Bank Stock Repurchases Totaled $5B In Quarter

Banks bought back more than $5 billion of their own stock in the second quarter, matching the first quarter's pace and doubling last year's rate.

Bank of America Corp. led the second-quarter spree, buying back 25 million shares for $1.75 billion, at an average price of $70 a share.

In part, the buybacks surged because several banks satisfied the Securities and Exchange Commission's six-month restriction on the practice. The SEC prohibits buybacks until six months after the close of any merger financed by pooling-of-interest accounting.

In the second quarter, with their mergers six months behind them, several banks became free to buy back their shares.

Bank of America was one, and Bank One Corp., which bought back $174 million in stock, was another.

Marni Pont O'Doherty, an analyst for Keefe, Bruyette & Woods Inc., which compiled the figures, said analysts knew that the paucity of buybacks last year was merely a trend that "would end once the six-month" prohibition expired.

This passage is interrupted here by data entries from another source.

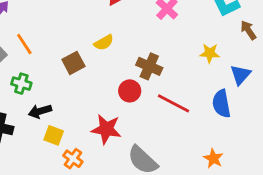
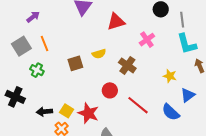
brown cross: (149, 66) -> (127, 65), moved
blue semicircle: (221, 104) -> (171, 112), turned -48
black arrow: (40, 111) -> (44, 112), moved
yellow square: (54, 135) -> (67, 111), moved

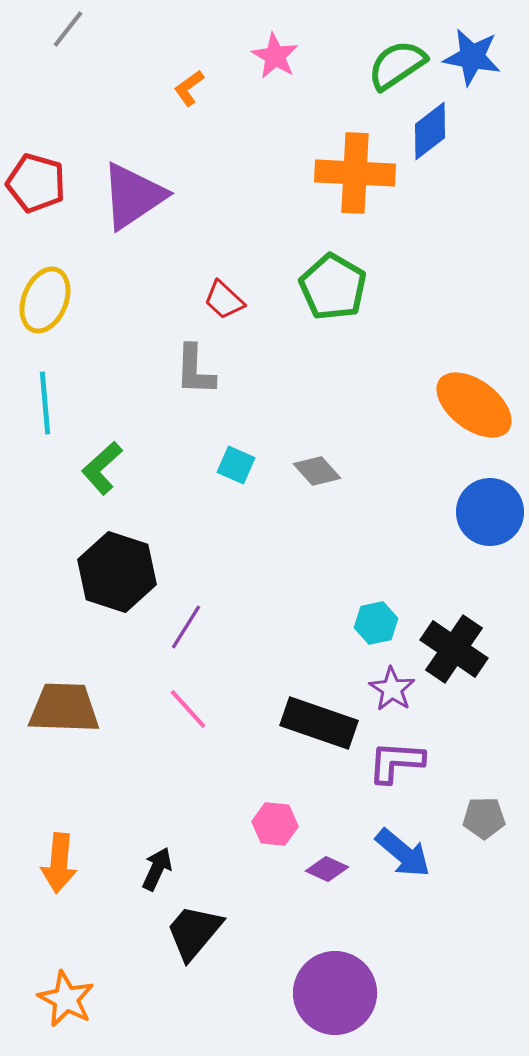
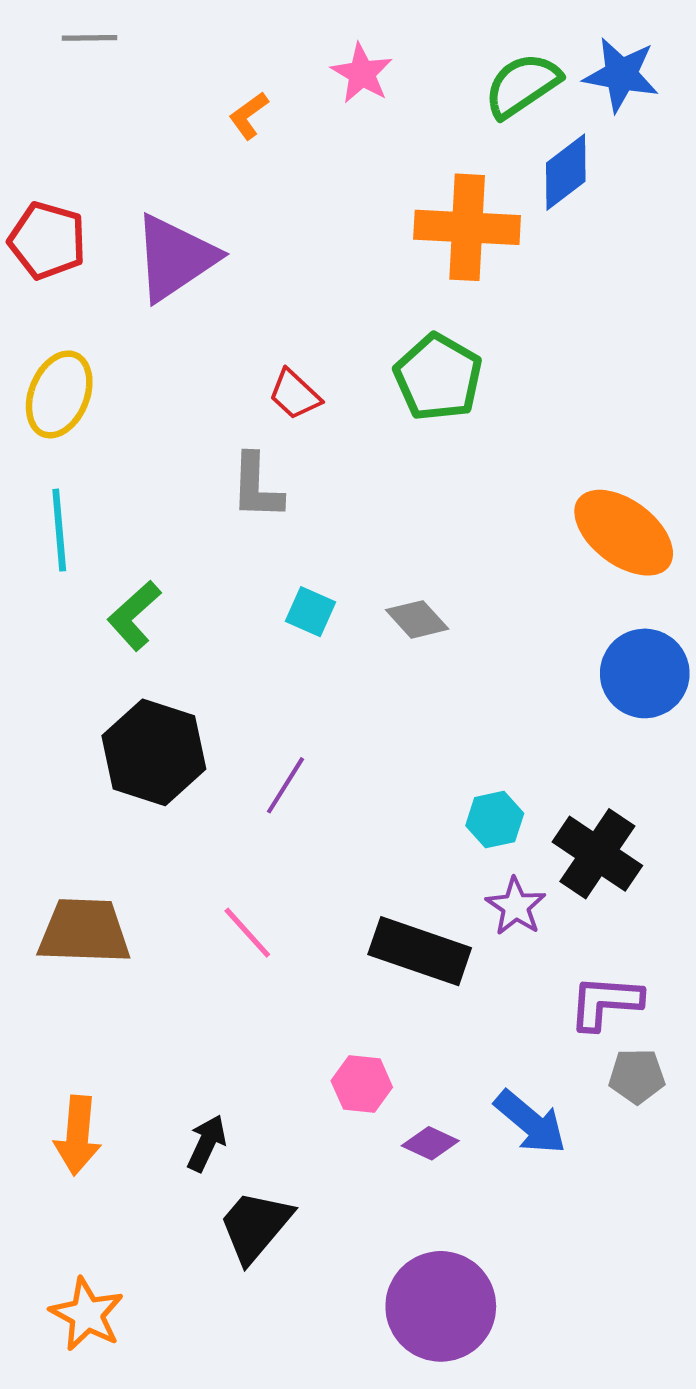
gray line: (68, 29) -> (89, 38), turned 51
purple line: (186, 627) -> (285, 785), moved
purple L-shape: (396, 762) -> (605, 1002), moved

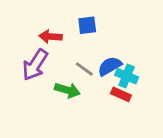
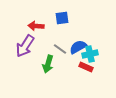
cyan cross: (127, 76) -> (90, 54), turned -35
green arrow: (67, 90) -> (48, 64), turned 90

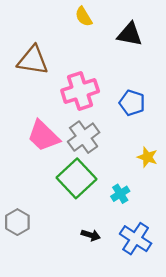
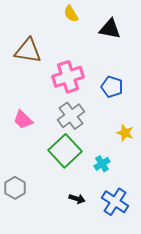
pink trapezoid: (43, 136) -> (23, 120), moved, size x0.7

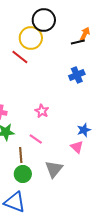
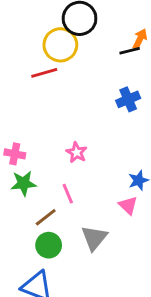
red line: (20, 57) -> (44, 73), turned -54
pink line: (36, 139) -> (68, 194), turned 32
brown line: (21, 155) -> (46, 217), turned 56

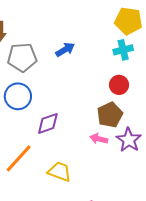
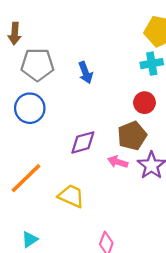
blue arrow: (65, 50) -> (85, 72), moved, turned 96
purple diamond: (48, 123) -> (83, 142), moved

The participants in stock buyback programs included: Chase Manhattan Corp. $968 million; First Union Corp. $600 million; National City Corp. $442 million; and Wells Fargo & Co. $80 million.

Buybacks usually generate a favorable response from investors because the purchases reduce the number of shares outstanding, leading to higher per-share earnings.

"If you can't raise the numerator, try cutting the denominator," said Jeffrey Warantz, an equity strategist for Salomon Smith Barney, a Citigroup unit.

"Overall it has probably been a good use of funds," said Charles W. Johnson, head equity trader at Blaylock & Partners. "It helps to put some sort of a floor on your stock price."

Analysts attribute the buybacks to high profits and a reduction of reserve requirements. They point out that since the mid-1990s, banks have reduced their capital needs by securitizing their loans and removing them from their balance sheets. The capital thus freed can be used for buybacks, Ms. Doherty said.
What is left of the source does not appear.